The living room is quiet with discovery.
I keep reading. At the top of the next page, I encounter those Hebrew names again. I try them out aloud: “Hananiah, Mishael, and Azariah.”
From the other couch, I hear a sweet voice say, “Shadrach, Meshach, and Abednego.”
I can’t catch my breath.
“Cami, how do you know that?”
“How did you know what I was reading?”
“Those are the original names for them, the names they were born with.” She looks like she thinks she might be in trouble.
I am just so amazed at the whole exchange, my tone of voice is louder than normal. “Who taught you their original names though?”
“Oh.” Like Whewy. I’m not in trouble. “Mr. Ben told us. At church.”
“Oh–a few weeks ago when he told us that story.”
Now, here in my living room, God speaks not only to the “What will it be like for her to ‘promote’ to the third grade Sunday school class?” angst I have, but also to the “Am I ruining her with the way we do homeschool?” angst that I hide inside.
Mr. Ben, the gentleman that tells the Bible stories that include Hebrew names changed to Babylonian names? He is the third-grade Sunday school teacher, the teacher Cami will have after Promotion Sunday.
There’s more in this day’s reading for me. It all has to do with diets and differing opinions of what’s healthy and how one should live to the fullest:
“Test us for ten days on a diet of vegetables and water,” Daniel said. “At the end of the ten days, see how we look compared to the other young men who are eating the king’s rich food. Then you can decide whether or not to let us continue eating our diet.” So the attendant agreed to Daniel’s suggestion and tested them for ten days.

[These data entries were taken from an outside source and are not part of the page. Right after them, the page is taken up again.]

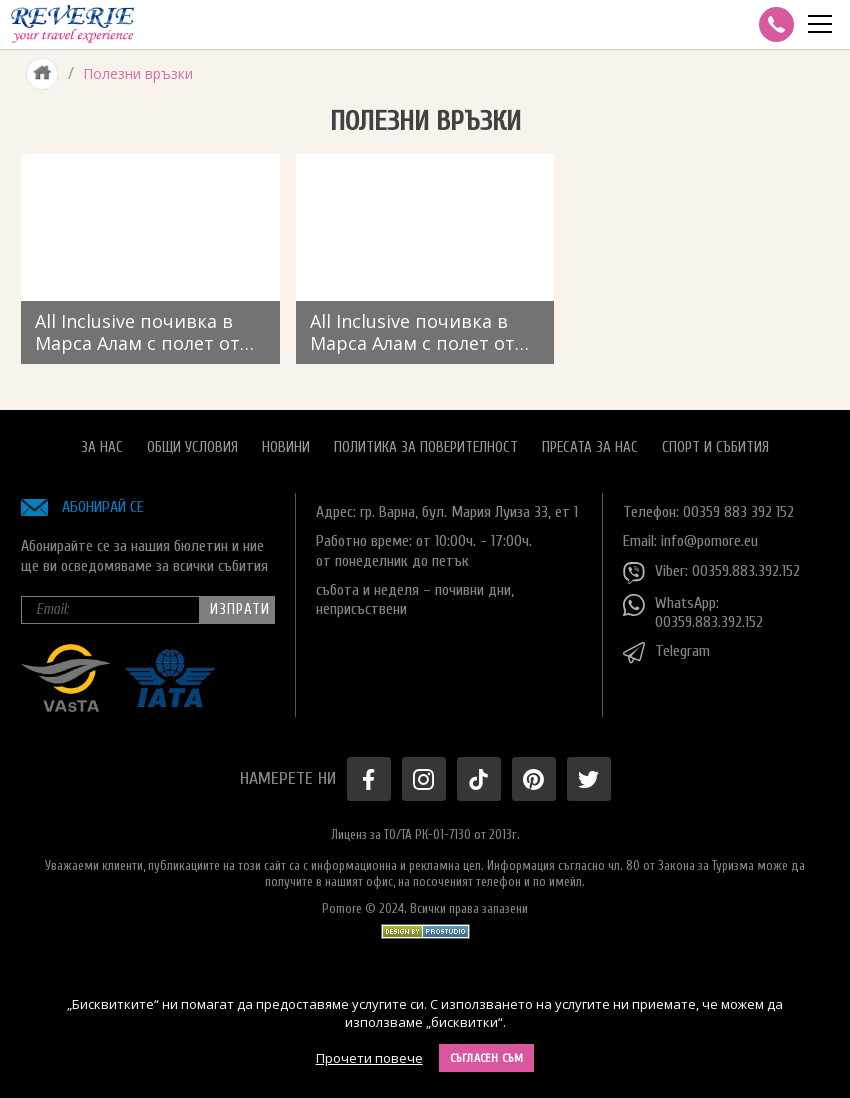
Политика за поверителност (426, 447)
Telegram (666, 653)
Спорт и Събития (715, 447)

At the end of the ten days, Daniel and his three friends looked healthier and better nourished than the young men who had been eating the food assigned by the king. So after that, the attendant fed them only vegetables instead of the rich foods and wines. God gave these four young men an unusual aptitude for learning the literature and science of the time. And God gave Daniel special ability in understanding the meanings of visions and dreams.
When the three-year training period ordered by the king was completed, the chief official brought all the young men to King Nebuchadnezzar. The king talked with each of them, and none of them impressed him as much as Daniel, Hananiah, Mishael, and Azariah. So they were appointed to his regular staff of advisers. In all matters requiring wisdom and balanced judgment, the king found the advice of these young men to be ten times better than that of all the magicians and enchanters in his entire kingdom. (Daniel 1:12- 20)

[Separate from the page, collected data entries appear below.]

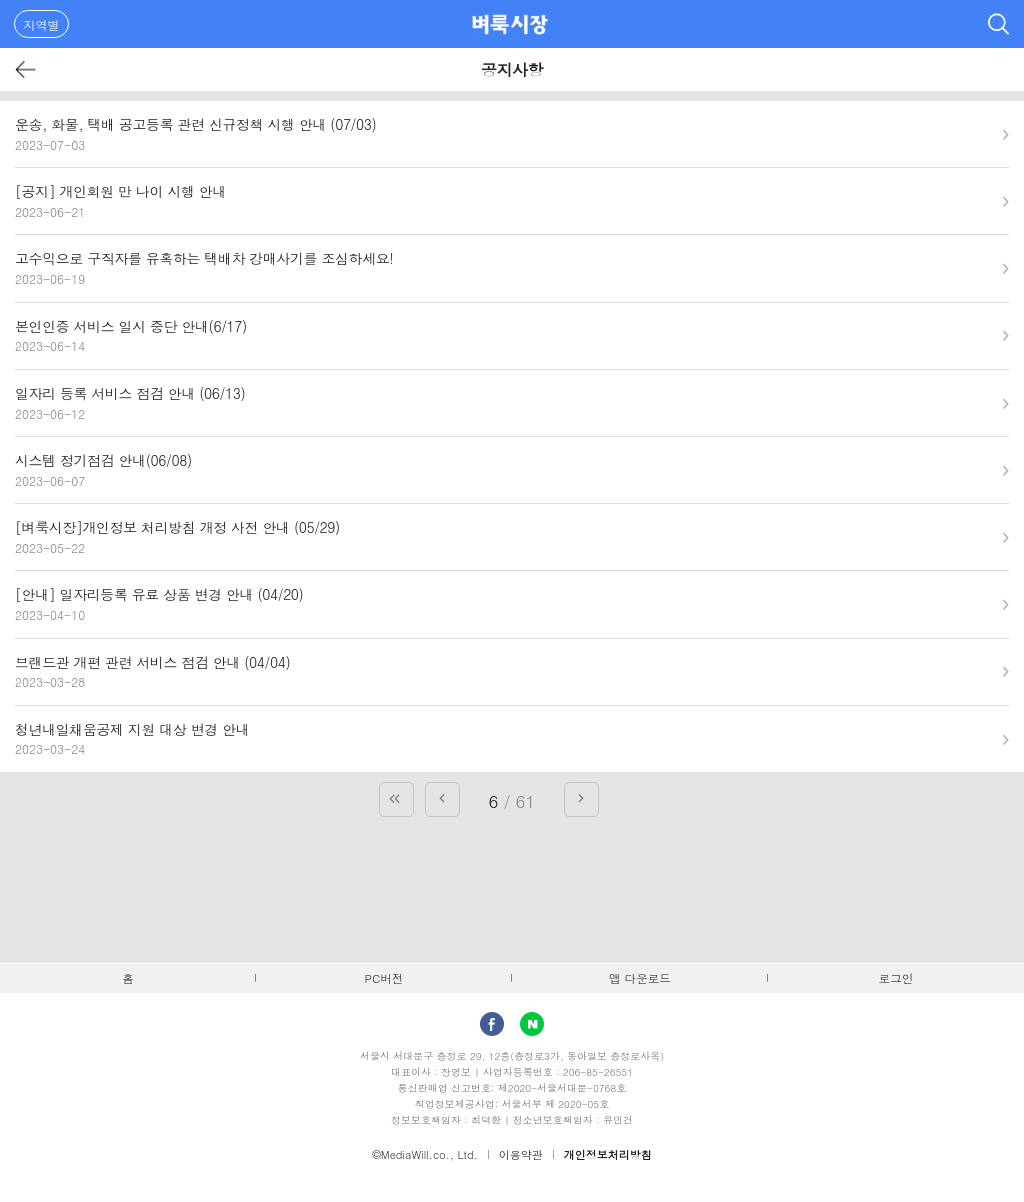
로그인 (896, 978)
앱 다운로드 (640, 978)
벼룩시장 (510, 24)
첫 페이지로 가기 (396, 799)
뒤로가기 (26, 69)
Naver (532, 1024)
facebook (492, 1024)
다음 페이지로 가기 (581, 799)
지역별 (42, 24)
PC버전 (384, 978)
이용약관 (521, 1154)
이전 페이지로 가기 (442, 799)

I hear an application for me that echoes back to verses in Jeremiah’s story:
For Israel has forsaken me and turned this valley into a place of wickedness. The people burn incense to foreign gods – idols never before worshiped by this generation, by their ancestors, or by the kings of Judah. And they have filled this place with the blood of innocent children. They have built pagan shrines to Baal, and there they burn their sons as sacrifices to Baal. I have never commanded such a horrible deed; it never even crossed my mind to command such a thing! (Jeremiah 19:4-5)
Do what He commands, the “Do this, and do it this way,” nothing extra, adding our own embellishments. That is obedience. Obedience leads us into living the way He designed us to live: with health and vigor, in fullness of life, walking in rightness.
Think of it! God designed this captivity Daniel and his friends were in. Yet, in their captivity, He gave them “unusual aptitude” and “special ability” for His purposes. They stuck out of the crowd. Even as they were renamed to fit the culture, Daniel, Hananiah, Mishael, and Azariah walked as God had made them: Hebrew diet, Hebrew God. They knew who they were—and, as we’ll see in tomorrow’s reading, Whose they were—and they lived that way.
In my daily foray into God’s Word, He gives me personal nuggets: applications, promises, prayers to pray back to Him. The one for how I parent Cami comes from Psalm 33:15: He made her heart, so He understands everything she does. When she baffles me–which is often–I remind God, “Lord, You made this child. . .show me what she needs. What do I do? What do I say?”
He’s done that on this day, through three Hebrew names spoken aloud in my living room.
Everything He does is worthy of our trust!